Приш кивнул: знакомо.
– И пустота внутри, точно таксидермист набил воздухом, – продолжал поэт.
Хухэ тявкнул, соглашаясь – фенек всё же последовал за ними. Глеб опустился на колени и осторожно погладил Хухэ.
– Тебе тоже досталось?
Тот притих, дав дотронуться до себя. Лишь Мёнгере безмолвствовала: не пожелала рассказать.
Когда вышли из пустоты, у Глеба точно огромная тяжесть с сердца свалилась: думал, что никогда не вспомнит своих стихов. Да, разучился сочинять, но забыть написанные – еще хуже. Но вот последнюю строфу он так и не восстановил. Словно она послужила ему пропуском из пустоты. Но надо попробовать. Глеб мысленно вернулся в день переводного экзамена.
…Лис вылетел из аудитории довольный.
– Пять! – эмоции его переполняли.
Его сразу же обступили:
– Рассказывай, как прошло.
По словам друга, ничего сложного не было. Стило особо не прикапывалась, даже нашла, что недурственно. Вогон Джельц – прозвище уже приклеилось к председателю – проворчал насчет большого количества соединительного союза «и», но зато похвалил рифму.
– А Аврора? – спросил Глеб.
– Ничего, – растерялся Лис. – Промолчала.
Странно. На нее не похоже.
Наступила очередь Глеба. Он вошел в кабинет и представился: Черный Поэт. Стило тут же фыркнула: видимо, псевдоним показался ей неудачным. Вогон Джельц кивнул:
– Начинайте, молодой человек.
Глеб покосился на Аврору: она не поднимала глаз, будто увидела на столе что-то ужасно интересное. Ему захотелось заорать, стукнуть по стене, чтобы с нее слетела эта показушная безмятежность. Черт, она же тоже поэт! Что им до правил, установленных другими людьми?!
Глеб не воспарил, взметнулся к потолку, чувства бурлили. Он не читал стихи, бил ими, точно кнутом. А Аврора всё так же сидела с равнодушной маской на лице. И заключительный аккорд:
Глеб не спустился, рухнул на пол, обессиленный. После такого выплеска хотелось одного: сбежать ото всех. Но надо выслушать вердикт комиссии. Первой начала Стило:
– Хм, средненько. Из положительного: много экспрессии, чувств. Вот это удачно: «Мёртвое сердце.
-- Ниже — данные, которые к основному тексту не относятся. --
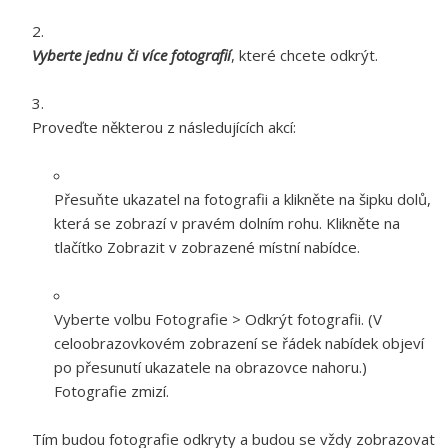
Vyberte jednu či více fotografií
, které chcete odkrýt.
Proveďte některou z následujících akcí:
Přesuňte ukazatel na fotografii a klikněte na šipku dolů,
která se zobrazí v pravém dolním rohu. Klikněte na
tlačítko Zobrazit v zobrazené místní nabídce.
Vyberte volbu Fotografie > Odkrýt fotografii. (V
celoobrazovkovém zobrazení se řádek nabídek objeví
po přesunutí ukazatele na obrazovce nahoru.)
Fotografie zmizí.
Tím budou fotografie odkryty a budou se vždy zobrazovat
Осколки. В хлам клетку грудную режут». Борьба человека со своими страстями. Но мне кажется, Черный Поэт, это не самое удачное ваше стихотворение. Вы можете лучше.
– Это убого, – перебил ее Вогон Джельц, – я вот тут набросал, – и председатель раскрыл тетрадь, она была исписана мелким убористым почерком: – «Резко, на бреющем – в неба храм!» – метафора крайне непонятная и неудачная. Первые четыре строки – четырехстопный ямб с дактилической клаузулой. Следующие четыре строки – полное отсутствие строфы.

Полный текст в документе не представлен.